### WHAT THE EXERCISE ASKS
A single number is expected: the count of lines in the entries below that contain "канальный".

### AVAILABLE DATA
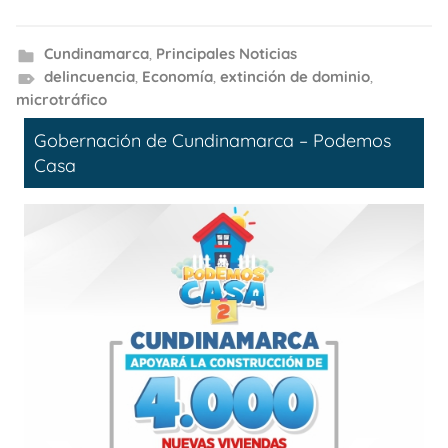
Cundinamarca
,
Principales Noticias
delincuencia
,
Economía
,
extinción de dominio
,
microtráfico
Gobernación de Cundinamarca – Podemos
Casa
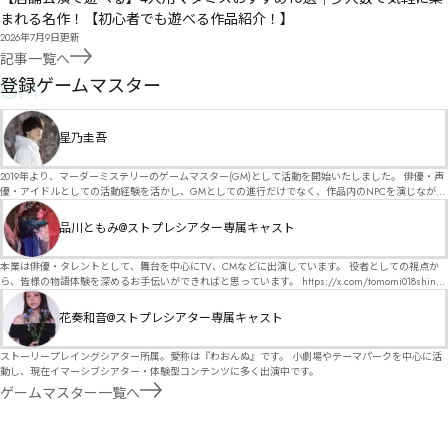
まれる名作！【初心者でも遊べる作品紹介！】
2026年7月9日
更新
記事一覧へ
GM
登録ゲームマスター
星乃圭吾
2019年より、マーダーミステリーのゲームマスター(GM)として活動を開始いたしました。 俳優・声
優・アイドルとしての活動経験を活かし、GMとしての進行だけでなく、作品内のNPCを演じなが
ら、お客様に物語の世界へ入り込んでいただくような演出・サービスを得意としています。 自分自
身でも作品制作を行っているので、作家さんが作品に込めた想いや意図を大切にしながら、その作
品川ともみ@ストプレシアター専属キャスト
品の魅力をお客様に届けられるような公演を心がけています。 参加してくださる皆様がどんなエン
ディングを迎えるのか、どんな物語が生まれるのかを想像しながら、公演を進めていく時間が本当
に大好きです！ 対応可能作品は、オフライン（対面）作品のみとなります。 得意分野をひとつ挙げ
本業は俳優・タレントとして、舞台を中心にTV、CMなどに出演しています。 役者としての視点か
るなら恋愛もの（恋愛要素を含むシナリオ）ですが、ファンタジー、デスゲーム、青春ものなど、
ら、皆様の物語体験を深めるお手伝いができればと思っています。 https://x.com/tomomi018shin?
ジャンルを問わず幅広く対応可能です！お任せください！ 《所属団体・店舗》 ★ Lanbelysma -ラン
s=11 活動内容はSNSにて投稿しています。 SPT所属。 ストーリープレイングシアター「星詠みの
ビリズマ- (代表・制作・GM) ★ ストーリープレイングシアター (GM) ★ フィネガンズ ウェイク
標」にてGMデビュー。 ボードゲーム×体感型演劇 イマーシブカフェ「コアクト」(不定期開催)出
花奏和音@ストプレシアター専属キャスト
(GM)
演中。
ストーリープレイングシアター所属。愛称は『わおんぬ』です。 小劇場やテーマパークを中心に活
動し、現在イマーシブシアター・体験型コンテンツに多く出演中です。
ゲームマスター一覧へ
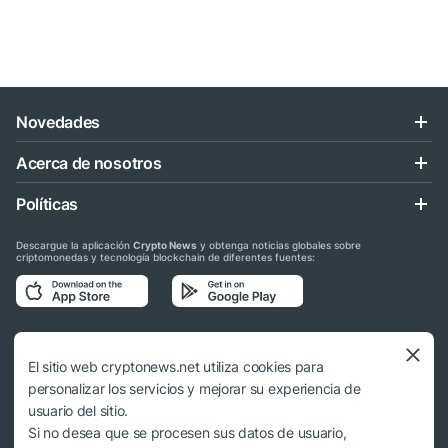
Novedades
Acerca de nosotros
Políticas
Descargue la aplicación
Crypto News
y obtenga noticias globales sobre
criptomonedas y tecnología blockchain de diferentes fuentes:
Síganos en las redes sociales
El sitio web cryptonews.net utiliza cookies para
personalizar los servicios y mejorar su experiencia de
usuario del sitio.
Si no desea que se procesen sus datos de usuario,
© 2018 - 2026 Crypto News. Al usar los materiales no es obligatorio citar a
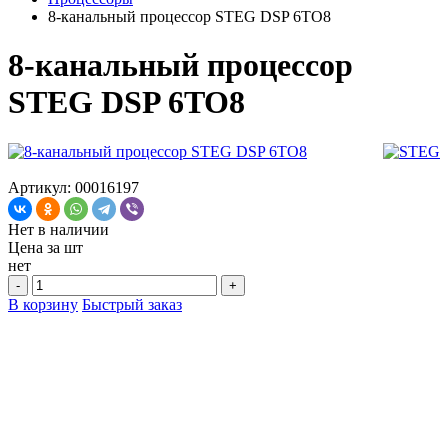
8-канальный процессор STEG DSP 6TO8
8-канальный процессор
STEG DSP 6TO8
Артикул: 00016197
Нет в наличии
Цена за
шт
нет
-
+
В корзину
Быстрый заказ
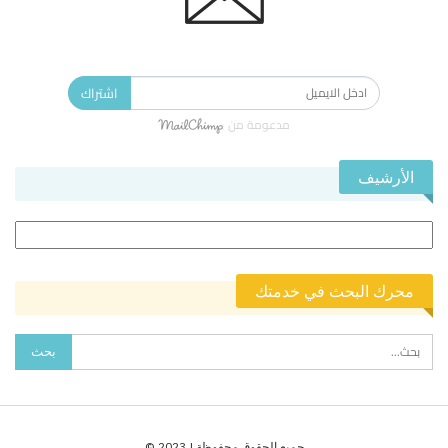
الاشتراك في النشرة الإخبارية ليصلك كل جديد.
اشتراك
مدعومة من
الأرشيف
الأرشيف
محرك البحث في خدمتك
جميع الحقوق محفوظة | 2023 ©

### RESULT FOR THIS EXERCISE
2